Si segnala ai lettori del blog la sentenza numero 46031.2021, resa dalla III Sezione penale della Corte di Cassazione che, pronunciatasi su un caso di omesso versamento dell’Iva, si sofferma sul tema della confisca del profitto del reato tributario.

In particolare, la Suprema Corte, con la sentenza in commento, ha espresso il principio di diritto secondo cui in presenza di una transazione con il fallimento, con conseguente assunzione da parte del fallito dell’impegno di pagare i debiti tributari, è comunque possibile disporre la confisca diretta e per equivalente del profitto del reato tributario, poiché l’art. 12 bis d.lgs. 74/2000 si riferisce unicamente agli impegni formalmente assunti dal contribuente con l’erario e non anche con la curatela fallimentare.

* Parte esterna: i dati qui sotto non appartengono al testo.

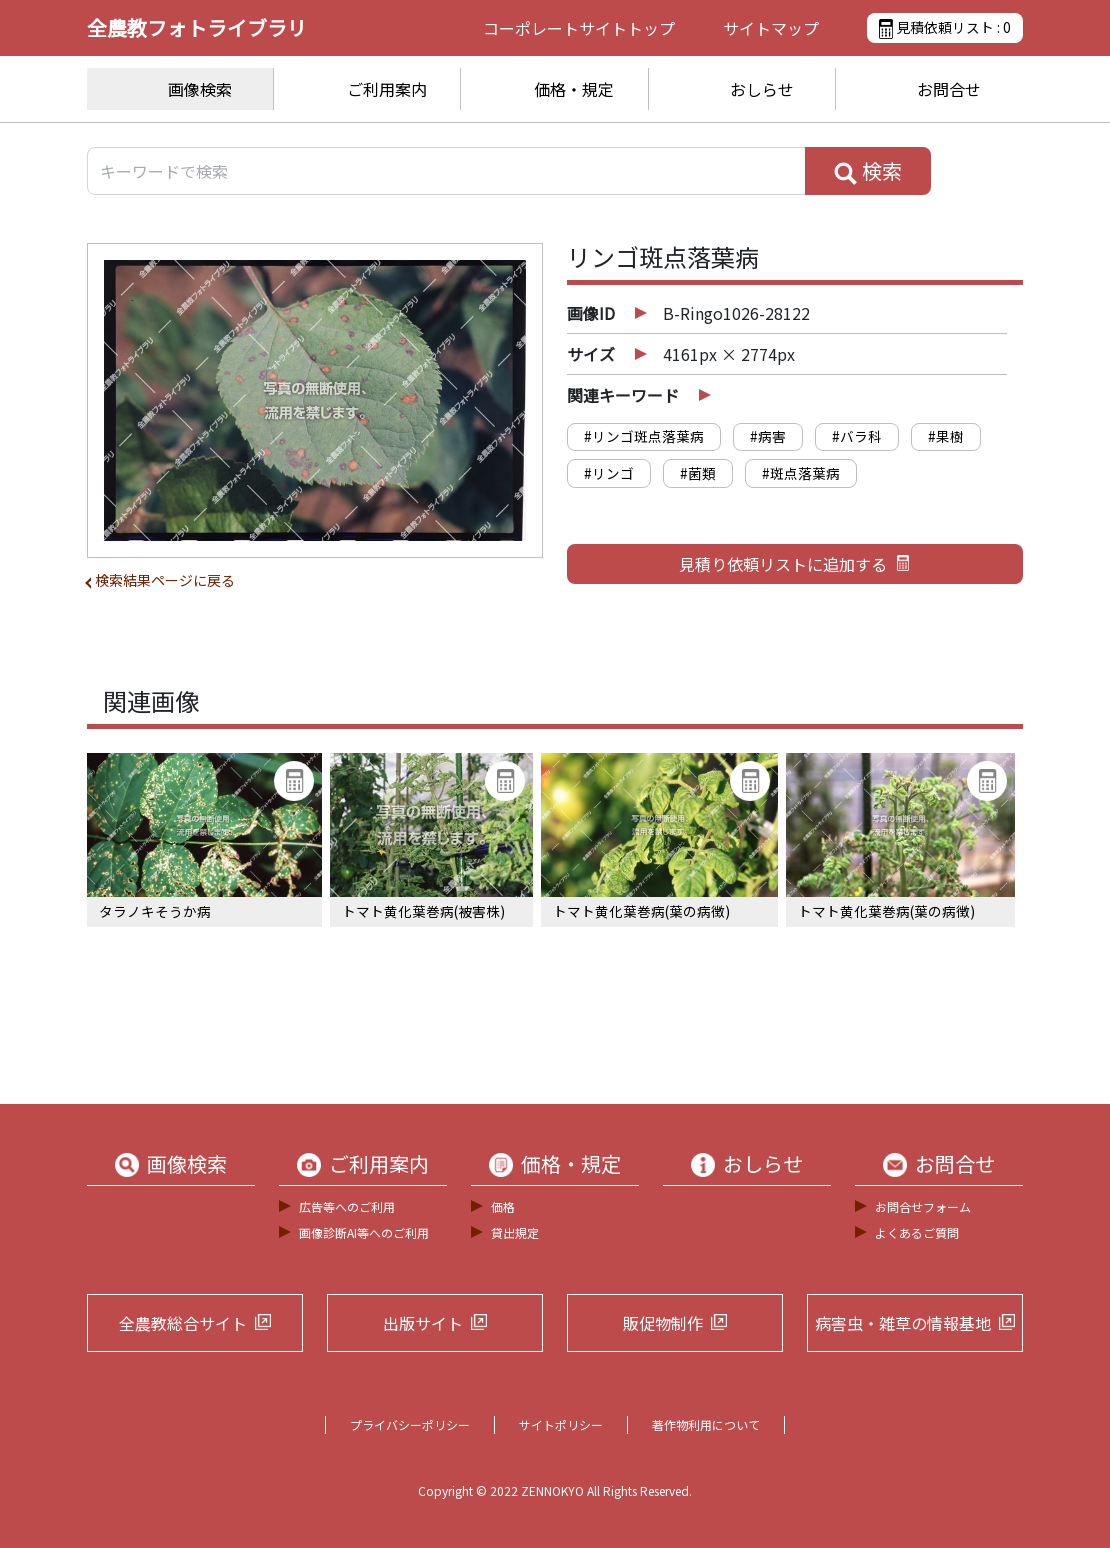  Describe the element at coordinates (165, 580) in the screenshot. I see `検索結果ページに戻る` at that location.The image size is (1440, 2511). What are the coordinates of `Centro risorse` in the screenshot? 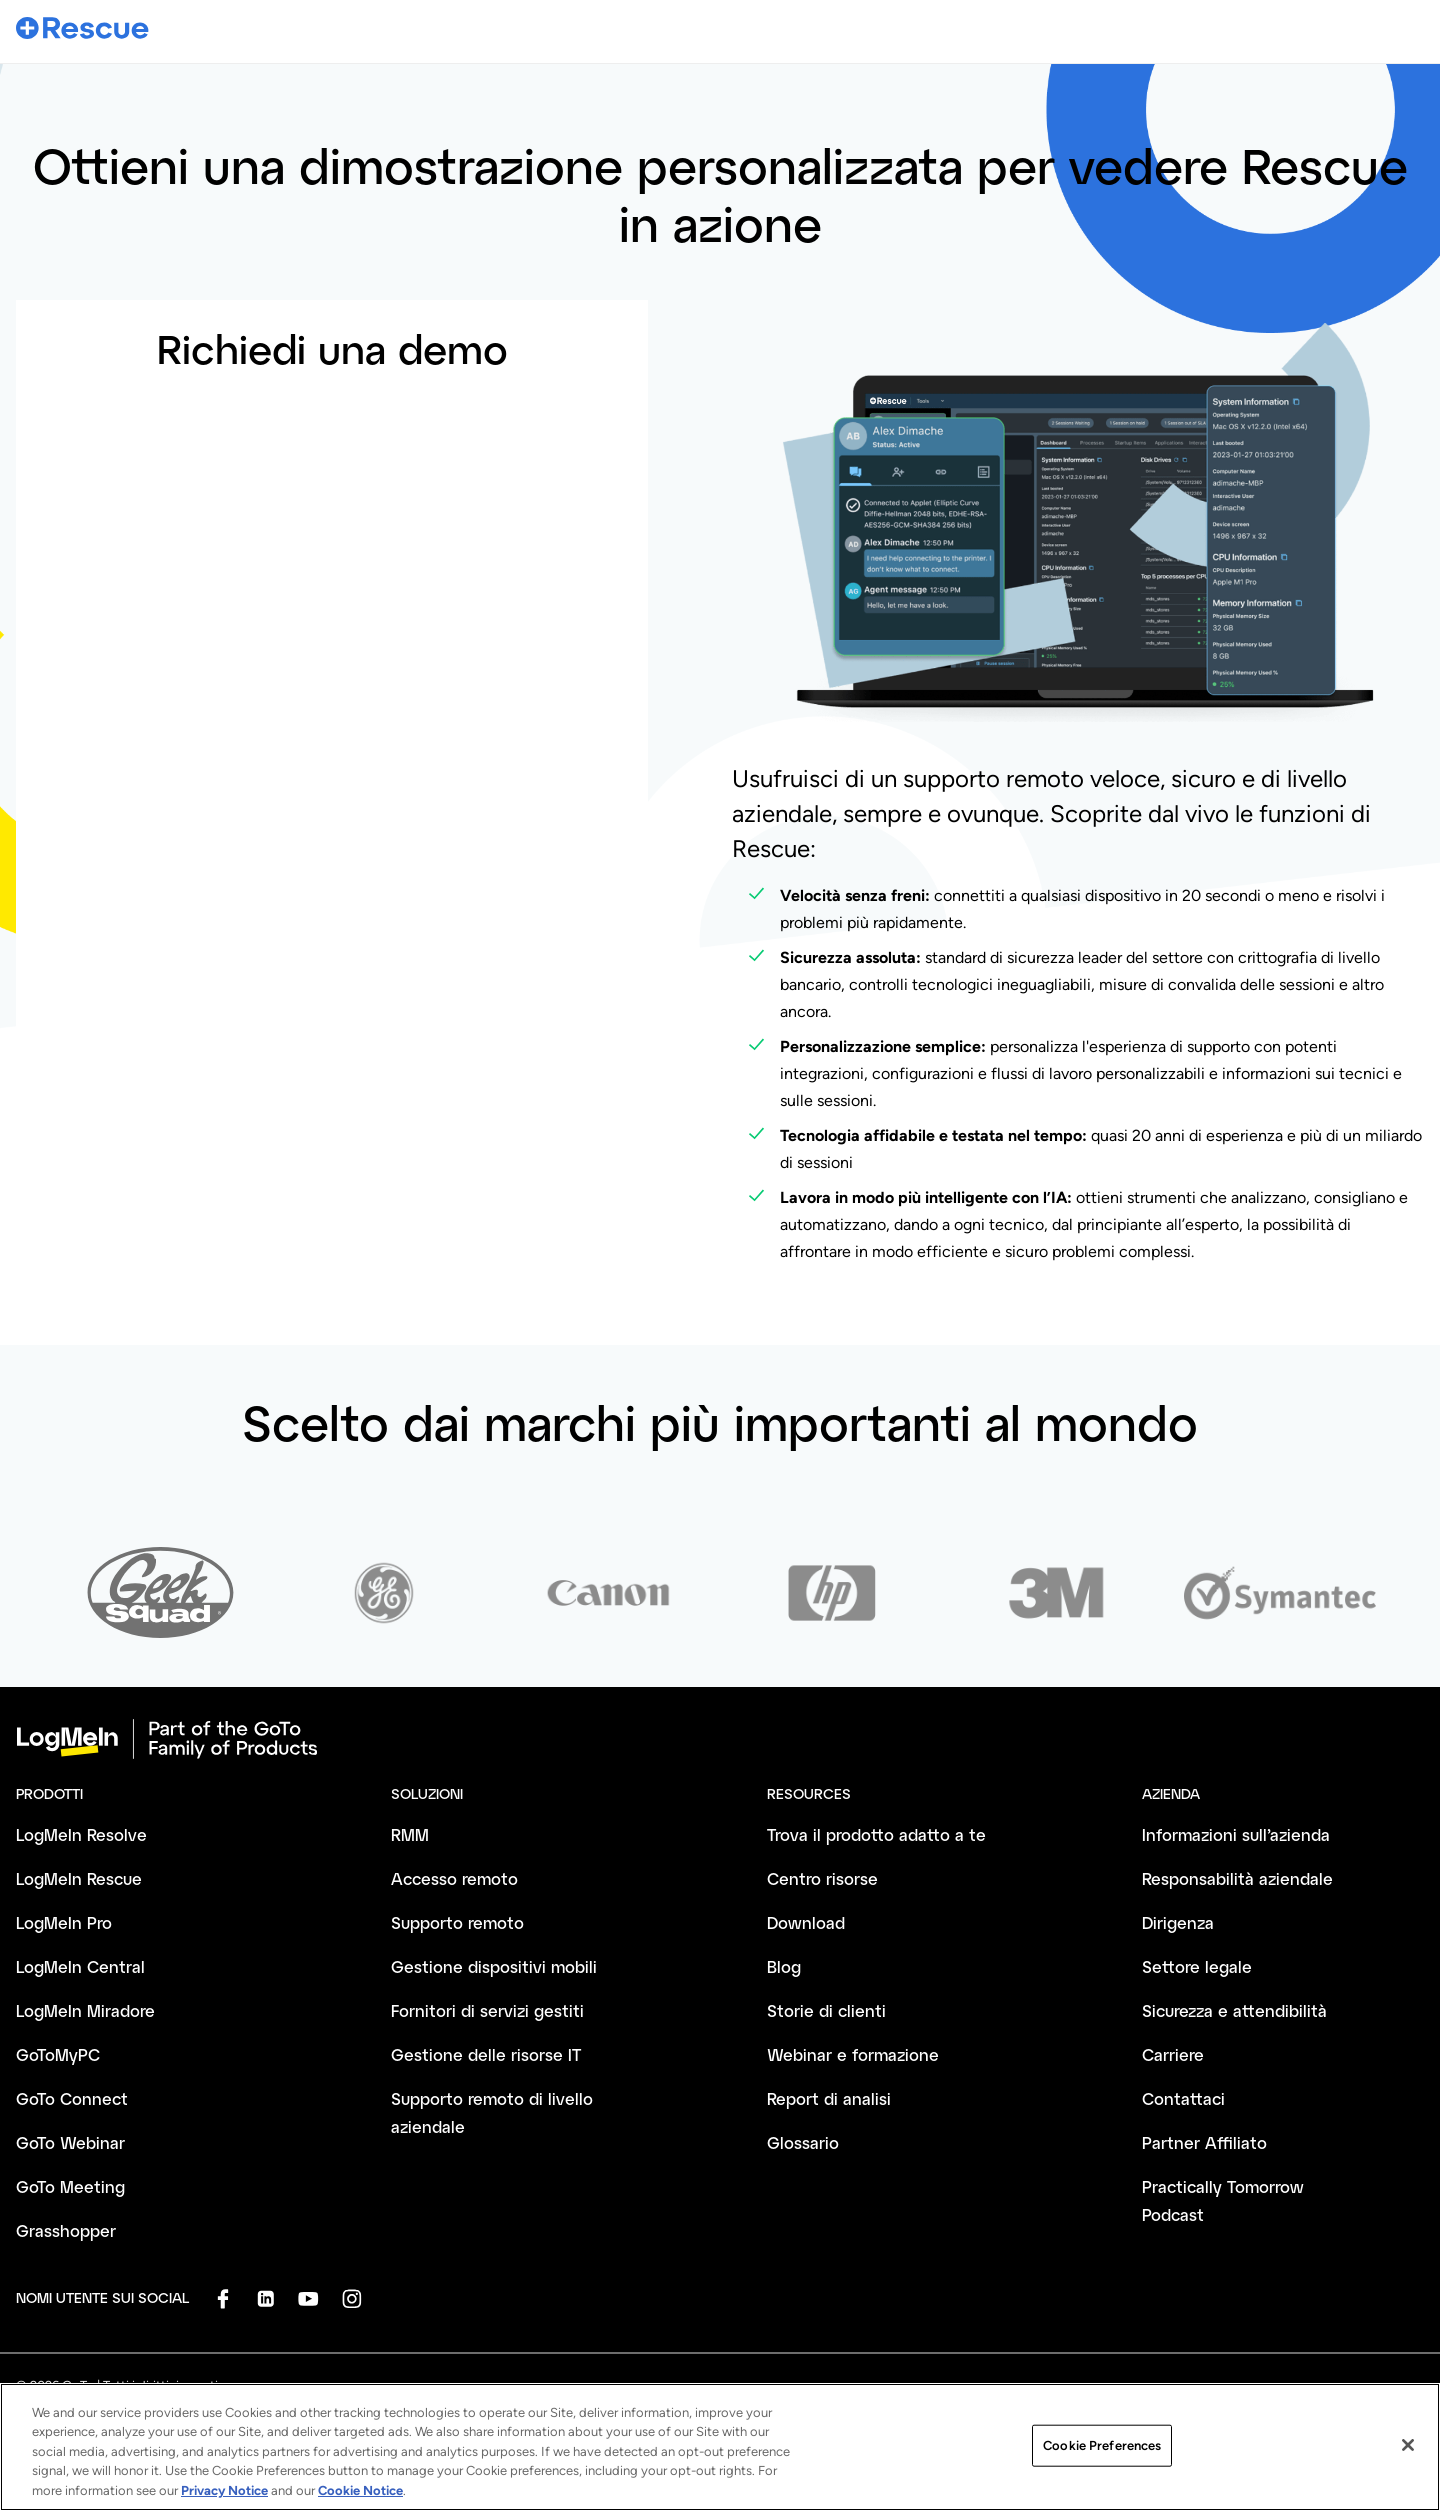 It's located at (822, 1878).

Il reato contestato e il giudizio di merito

La Corte d’appello di Milano confermava la sentenza di condanna inflitta in primo grado all’imputato per il delitto di omesso versamento dell’Iva ex art. 10 ter d.lgs. 74/2000 commesso nella sua qualità di legale rappresentante dell’impresa e la conseguente applicazione delle sanzioni accessorie e della confisca diretta e per valore del profitto del reato tributario ai sensi dell’art. 12 bis d.lgs. 74/2000.

 

Il ricorso per cassazione, il giudizio di legittimità e il principio di diritto

La difesa del prevenuto proponeva ricorso per cassazione avverso la decisione di secondo grado, articolando plurimi motivi di impugnazione.

La Suprema Corte ha rigettato il ricorso.

Di seguito si riportano i passaggi più significativi tratti dalla parte motiva della pronuncia in commento:

“Secondo il costante orientamento della giurisprudenza, il profitto del delitto ex art. 10-ter d.lgs. 74/2000 è costituito dal risparmio economico derivante dalla sottrazione degli importi evasi alla loro destinazione fiscale. Nel caso in esame, il profitto è stato correttamente determinato nella somma evasa, a cui è stato sottratto l’importo successivamente versato.

Si sostiene poi che la confisca non potrebbe operare per effetto della transazione con il fallimento della società che prevederebbe l’impegno del ricorrente a pagare i debiti tributari.

Tale transazione non impedisce la confisca, diretta e per equivalente, perché il comma secondo dell’art.12-bis del D.Lgs. n. 74 del 2000, norma introdotta dal D.Lgs. n.158 del 2015, fa riferimento esclusivo agli impegni formali con l’erario, non con la curatela fallimentare”.